What you need to do
Using the entries below, quote exactly the span of lines that begins with the line containing "dažnai ir todėl" and ends with the final line.
■ ■ ■ ■
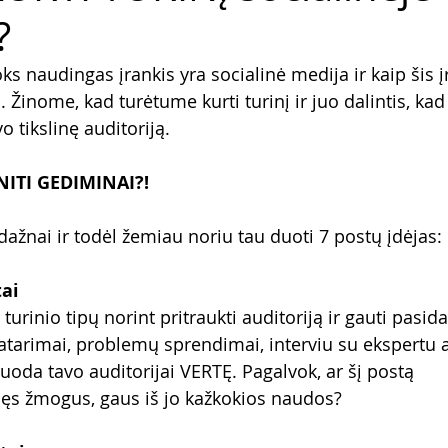
?
s naudingas įrankis yra socialinė medija ir kaip šis įr
 Žinome, kad turėtume kurti turinį ir juo dalintis, ka
 tikslinę auditoriją. 
NITI GEDIMINAI?!
dažnai ir todėl žemiau noriu tau duoti 7 postų įdėjas:
ai
turinio tipų norint pritraukti auditoriją ir gauti pasida
patarimai, problemų sprendimai, interviu su ekspertu 
duoda tavo auditorijai VERTĘ. Pagalvok, ar šį postą 
jęs žmogus, gaus iš jo kažkokios naudos?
■ ■ ■ ■
Answer to the problem
dažnai ir todėl žemiau noriu tau duoti 7 postų įdėjas:
ai
turinio tipų norint pritraukti auditoriją ir gauti pasida
patarimai, problemų sprendimai, interviu su ekspertu 
duoda tavo auditorijai VERTĘ. Pagalvok, ar šį postą 
jęs žmogus, gaus iš jo kažkokios naudos?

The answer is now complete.